It sounds like he forgot that he's not just talking to a bunch of knuckle-dragging gamers, this time.
"Remember that the performance of the architecture is going to be improving at the same time so you cannot assume just that you will buy more computers," said Huang. "You have to also assume that the computers are going to become faster, and therefore, the total amount that you need is not going to be as much."
People know this, but they also know that future AI networks will also increase in size & sophistication. So far, the number of parameters has increased faster than the speed of GPUs. Whether that will continue I can't say, but it seems a safe assumption that it
will increase and therefore you'll not be training something like a GPT-n model on a single GPU, at any point in the foreseeable future.

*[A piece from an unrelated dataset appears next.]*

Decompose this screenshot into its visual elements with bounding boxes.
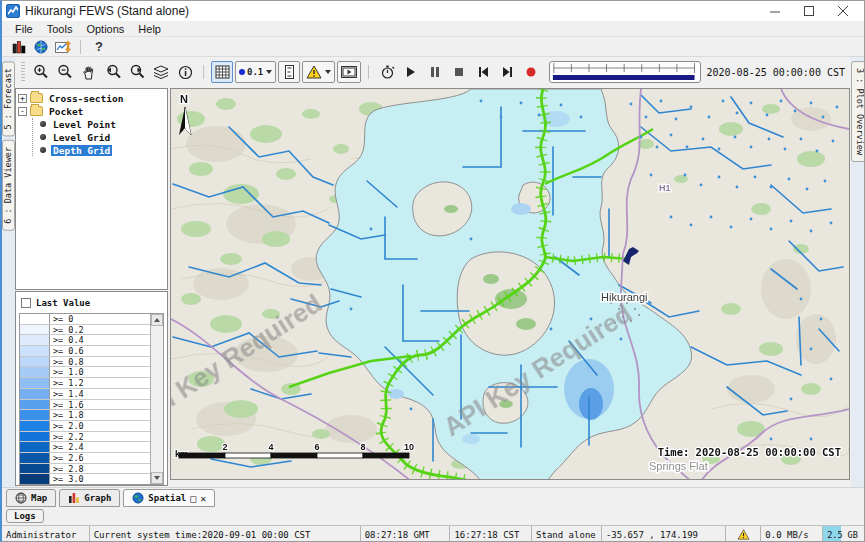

"One of the greatest contributions we made was advancing computing and advancing AI by one million times in the last ten years, and so whatever demand that you think is going to power the world, you have to consider the fact that [computers] are also going to do it one million times faster [in the next ten years]."

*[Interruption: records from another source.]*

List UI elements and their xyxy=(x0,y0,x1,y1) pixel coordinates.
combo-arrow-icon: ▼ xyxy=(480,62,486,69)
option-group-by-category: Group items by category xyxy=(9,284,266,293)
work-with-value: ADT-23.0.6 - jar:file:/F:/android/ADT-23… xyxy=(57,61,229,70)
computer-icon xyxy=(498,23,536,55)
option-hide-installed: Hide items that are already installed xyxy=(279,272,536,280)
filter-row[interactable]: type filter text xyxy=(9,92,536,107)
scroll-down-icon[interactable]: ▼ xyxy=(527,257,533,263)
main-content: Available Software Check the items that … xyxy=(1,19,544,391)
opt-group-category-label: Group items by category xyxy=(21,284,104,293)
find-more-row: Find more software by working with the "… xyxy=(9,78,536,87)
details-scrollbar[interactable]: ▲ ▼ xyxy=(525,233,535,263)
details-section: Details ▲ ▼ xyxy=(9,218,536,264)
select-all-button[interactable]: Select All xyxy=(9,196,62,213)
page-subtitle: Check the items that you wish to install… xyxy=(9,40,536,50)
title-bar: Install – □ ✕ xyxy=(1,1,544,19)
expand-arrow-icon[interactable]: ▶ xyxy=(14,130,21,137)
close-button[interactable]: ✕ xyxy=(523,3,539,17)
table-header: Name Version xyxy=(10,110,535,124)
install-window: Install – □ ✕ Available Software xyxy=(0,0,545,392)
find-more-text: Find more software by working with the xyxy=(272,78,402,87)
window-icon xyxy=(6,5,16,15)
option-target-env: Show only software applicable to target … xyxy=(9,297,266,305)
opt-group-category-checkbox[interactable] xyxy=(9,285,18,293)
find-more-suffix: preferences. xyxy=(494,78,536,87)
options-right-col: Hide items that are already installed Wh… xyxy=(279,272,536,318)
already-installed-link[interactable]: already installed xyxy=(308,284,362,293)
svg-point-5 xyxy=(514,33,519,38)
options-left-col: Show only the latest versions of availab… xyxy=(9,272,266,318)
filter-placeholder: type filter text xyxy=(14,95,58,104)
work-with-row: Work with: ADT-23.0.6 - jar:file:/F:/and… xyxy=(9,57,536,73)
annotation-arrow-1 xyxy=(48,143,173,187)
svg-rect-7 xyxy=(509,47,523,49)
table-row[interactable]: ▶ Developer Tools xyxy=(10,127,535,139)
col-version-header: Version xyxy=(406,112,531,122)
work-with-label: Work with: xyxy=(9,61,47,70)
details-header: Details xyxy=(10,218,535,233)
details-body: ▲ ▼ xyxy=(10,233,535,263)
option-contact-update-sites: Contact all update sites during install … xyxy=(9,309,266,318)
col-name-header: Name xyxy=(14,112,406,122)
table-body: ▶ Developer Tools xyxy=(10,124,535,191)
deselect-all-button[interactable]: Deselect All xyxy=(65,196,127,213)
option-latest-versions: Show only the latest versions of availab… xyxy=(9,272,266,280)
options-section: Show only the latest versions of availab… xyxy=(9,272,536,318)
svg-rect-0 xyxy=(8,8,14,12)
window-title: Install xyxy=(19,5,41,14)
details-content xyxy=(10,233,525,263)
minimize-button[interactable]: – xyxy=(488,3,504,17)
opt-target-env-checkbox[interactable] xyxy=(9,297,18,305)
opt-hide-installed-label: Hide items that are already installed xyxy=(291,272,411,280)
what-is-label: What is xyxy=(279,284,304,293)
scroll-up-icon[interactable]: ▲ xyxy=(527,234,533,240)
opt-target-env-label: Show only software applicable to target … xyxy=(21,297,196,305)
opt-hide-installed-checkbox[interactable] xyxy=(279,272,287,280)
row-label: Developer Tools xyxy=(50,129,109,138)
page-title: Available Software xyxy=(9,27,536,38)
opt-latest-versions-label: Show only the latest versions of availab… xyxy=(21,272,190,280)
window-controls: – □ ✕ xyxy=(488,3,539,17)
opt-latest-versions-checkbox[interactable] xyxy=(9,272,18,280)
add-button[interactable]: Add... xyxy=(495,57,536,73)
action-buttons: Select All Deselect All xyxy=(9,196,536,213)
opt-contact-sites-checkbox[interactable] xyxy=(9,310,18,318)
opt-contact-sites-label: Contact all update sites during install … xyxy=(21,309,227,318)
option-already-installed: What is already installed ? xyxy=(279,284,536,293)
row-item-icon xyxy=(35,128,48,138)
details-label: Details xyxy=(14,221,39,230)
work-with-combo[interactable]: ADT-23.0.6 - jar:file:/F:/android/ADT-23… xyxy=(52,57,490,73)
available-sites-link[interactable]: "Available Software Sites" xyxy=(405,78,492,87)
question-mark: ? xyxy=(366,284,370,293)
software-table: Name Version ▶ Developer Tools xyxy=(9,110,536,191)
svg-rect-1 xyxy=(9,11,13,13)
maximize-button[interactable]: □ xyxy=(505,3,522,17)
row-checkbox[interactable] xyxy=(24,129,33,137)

This is even more unhinged than the last claim! A lot of those multiples came from one-time optimizations, like switching from fp32 to fp8 arithmetic, introducing Tensor Cores, and supporting sparsity. That low-hanging fruit has largely been picked! There aren't a lot of other easy wins, like that.
Furthermore, density and efficiency scaling of new process nodes is slowing down, as are gains in transistors per $. What that means is that manufacturing-driven performance scaling is
also mostly exhausted.
So, I don't see any reason to believe the insane pace of AI performance improvements will continue. There will still be gains, but more on the order of 10x or maybe 100x over the next 10 years. Not a million-fold.